When I read this I instantly thought of distributed computing but then after a bit more thought, I realised this was more on a network level. With Parallel computing are all saying that this is all on the same network? Or are we saying that they all need to be physically in the same box?

I had a bit of a read on Wikipedia and all it says is there is not a clear distinction between them.

http://en.wikiped...omputing
taka
not rated yet Mar 25, 2014
It does not matter how you pack jour cores. If you want to be scalable you must keep communication local, that all. Memory access is also communication. Of curse that does not work in all ceases, but it allows using conveyer parallelism and truly paralleled parallelism. I believe that it is not physically possible to do better that that. Who this does not work out in 80's was problems with programming. There is no ways to automatically and efficiently convert sequential memory access oriented programs for hat architecture. But it is actually simple to design algorithms initially for that architecture. It is similar to flow diagram, only when in sequential programming there is only if type branch and join possible here also parallel start and join exists. Parallel join is the problematic thing when errors come, but solution is also simple - you are allowed to join only what you are initially sent out for parallel processing. Computation must be like waves trawling throw medium.
antialias_physorg
not rated yet Mar 29, 2014
It does not matter how you pack jour cores. If you want to be scalable you must keep communication local,

It's not quite as simple. if you have a lot of long running processes that can be run in parallel (e.g. sophisticated signal/image analysis alogrithms that return only small bist of data like "found/not found") then having all your communication local doesn't matter so much.
If you're dependent on frequent context switching or a lot of short methods then local commuication is paramount.

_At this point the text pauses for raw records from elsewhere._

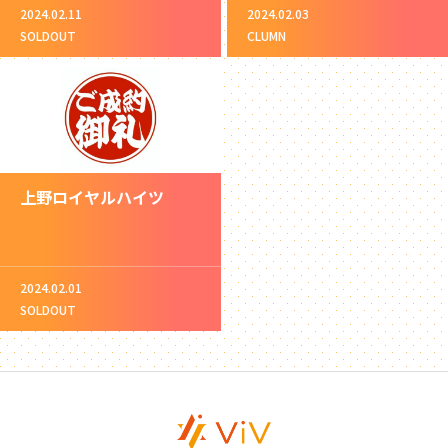
2024.02.11
2024.02.03
SOLDOUT
CLUMN
上野ロイヤルハイツ
2024.02.01
SOLDOUT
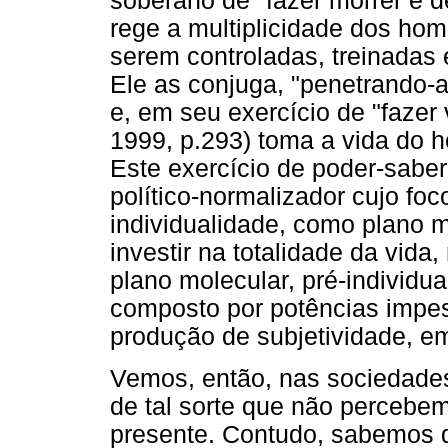
soberano de "fazer morrer e d
rege a multiplicidade dos hom
serem controladas, treinadas 
Ele as conjuga, "penetrando-
e, em seu exercício de "fazer 
1999, p.293) toma a vida do 
Este exercício de poder-sab
político-normalizador cujo fo
individualidade, como plano m
investir na totalidade da vida
plano molecular, pré-individu
composto por potências impes
produção de subjetividade, em
Vemos, então, nas sociedades
de tal sorte que não percebe
presente. Contudo, sabemos q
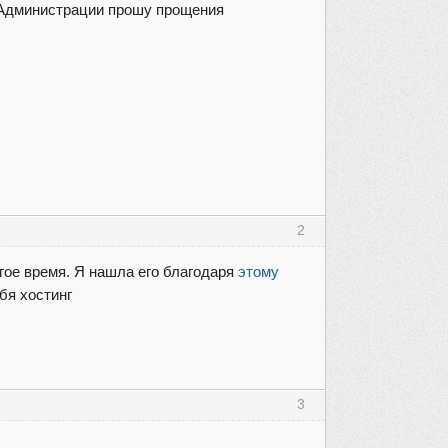
 у Администрации прошу прощения
2
лгое время. Я нашла его благодаря
этому
бя хостинг
3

So it's always important to have a good idea where your program will actually be spending its time and how much data you'll be sending over the lines/between cores before you decide on a layout.
Anda
not rated yet Mar 29, 2014
Anyway I just want to say that it's not really complicated, just more costly in hours of programming so commercial businesses avoid to reach "state-of-the-art" software products to increase net revenue. As simple as that...
Ducklet
not rated yet Mar 29, 2014
The main problem is that programming is about patterns, not algorithms. Commercial software has very little concurrent raw computation that's highly performance sensitive. Implementing SS7 over IP for instance, to scale effectively and efficiently across modern NUMA architectures, isn't an algorithmic problem, it's about design patterns.
orti
not rated yet Mar 30, 2014
I don't pretend to understand it, but it sounds like real research with a real payback. Hope it proves itself.